I was listening to this the other day for the volume and energy of the whole thing, but I also got to thinking about that point of intersection between humanity and electronic elements. It reminds me a lot of my own spirituality, in a way.

“Being human” is always a dance between divine and being, well, “not-so-divine.” That’s an uncomfortable notion for some of us: we’d rather be all of one thing (or the other), but life just isn’t that. We are electronics-meeting-guitars; divinity meeting blood-and-guts. Saints meeting sinners.

(Ironically, my first band didn’t realize that a human drummer doesn’t sound the way a drum machine sounds; we tried to cover a few of the songs on Automatic, and just couldn’t figure out why they didn’t sound right.)

The collision is exhilarating, but sometimes frustrating. I really wish I could just get the whole “saint thing” right and be done with it, or just surrender the “saint thing” and just admit my humanity, giving up on the idea of ever changing.

For some reason I can’t. I have to keep heading back into that tension.

Makes you wanna feel // makes you wanna try
Makes you wanna throw the stars from the sky…

 

Noticed in November 3 :: Gimme Something Good

My ongoing effort to blog about music I’m listening to in November. You can check out my list on Spotify.

Generally, I don’t like to listen to loud music in the morning. It may seem counter-intuitive, but I actually like to “wake up slow” and start quiet. I don’t usually hit my stride, rock-wise, until about 10:30 or 11:00AM. Early morning drives are usually accompanied by Sigur Ros; maybe The National if I feel like pushing the boundaries.
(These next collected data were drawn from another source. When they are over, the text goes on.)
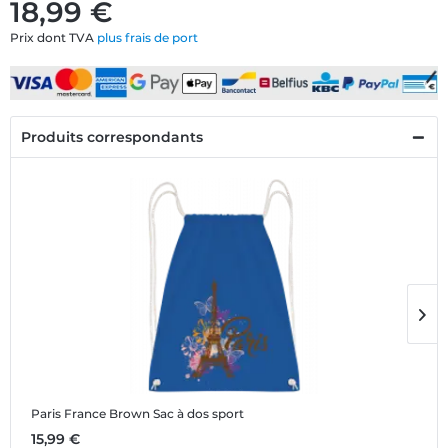
18,99 €
Prix dont TVA
plus frais de port
Produits correspondants
Paris France Brown
Sac à dos sport
P
15,99 €
1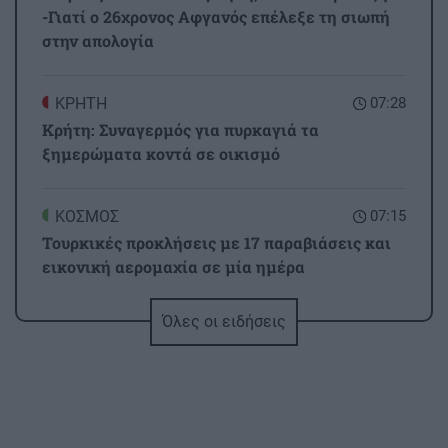
-Γιατί ο 26χρονος Αφγανός επέλεξε τη σιωπή
στην απολογία
ΚΡΗΤΗ
07:28
Κρήτη: Συναγερμός για πυρκαγιά τα
ξημερώματα κοντά σε οικισμό
ΚΟΣΜΟΣ
07:15
Τουρκικές προκλήσεις με 17 παραβιάσεις και
εικονική αερομαχία σε μία ημέρα
Όλες οι ειδήσεις
GOSSIP - LIFESTYLE
07:00
Να ταξιδεύει μες στη θάλασσα η ψυχή (φωτο)
ΣΧΕΣΕΙΣ ΚΑΙ SEX
00:00
Χρήματα και σχέση: Πώς να μιλήσετε χωρίς να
But the way my week has been—and considering I had to drive an hour to class this week—I decided to bend those rules a bit.

Ryan Adams has long been an inspiration to me. His run of releases—11 between 2000 and 2014—is simply amazing. The man knows how to “to the work.” (In fact, it’s a fairly known fact that he and Stephen King, another guy who knows how to sit down and get to work, are fans of each other.)
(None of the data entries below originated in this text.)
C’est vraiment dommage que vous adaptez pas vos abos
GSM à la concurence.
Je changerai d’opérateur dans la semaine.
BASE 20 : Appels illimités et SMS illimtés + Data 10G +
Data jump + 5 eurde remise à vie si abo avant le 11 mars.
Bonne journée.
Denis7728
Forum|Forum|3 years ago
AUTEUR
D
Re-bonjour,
I’d venture to say that not one of those records was a flop. Maybe there were some “B-” records, with some C- songs on them, but on the whole the whole catalogue is just solid. 

(BTW, this is no way mean to say that the man cannot turn a phrase; he’s an absolute master at it.)

When I was writing for Maida Vale, Adams was my bar: each year I’d set out to write somewhere between 25 and 30 songs, starting around 5:30 or 6 in the morning and taking advantage of every spare minute. When Maida Vale stopped playing in 2011 (?), I stopped listen to Ryan Adams; the association was too strong.

But I started again when he released his latest, and I haven’t been disappointed. He has a way of making music that I’m convinced I’ve heard before, but really haven’t. Someone once told me that the best music is like that: it simultaneously sounds like classic rock and yet utterly new at the same time. It’s simple, and just solid, and consistent.

I’ve been moved by a couple of his songs—”Dear Chicago” maybe, and “Friends” probably the most—but mostly what Adams does for me is inspire as an artist/creative person to sit down and write. Not care too much about “innovating” or making something radically new. Just get it out the door… 

… And for where I’m at in my life right now, this is healing. Music is still very much my craft, my release, and when I get to make something, to create it, it touches something deep inside me that is still pure and youthful and innocent. It is relatively untouched by all the egoism and self-laden burdens that plague so much of my life.

 

Noticed in November 2 :: Discipline

Again, inspired by my sister, I ‘m taking a season to write about songs that I am “noticing”. Here’s the Spotify list of the songs (in development).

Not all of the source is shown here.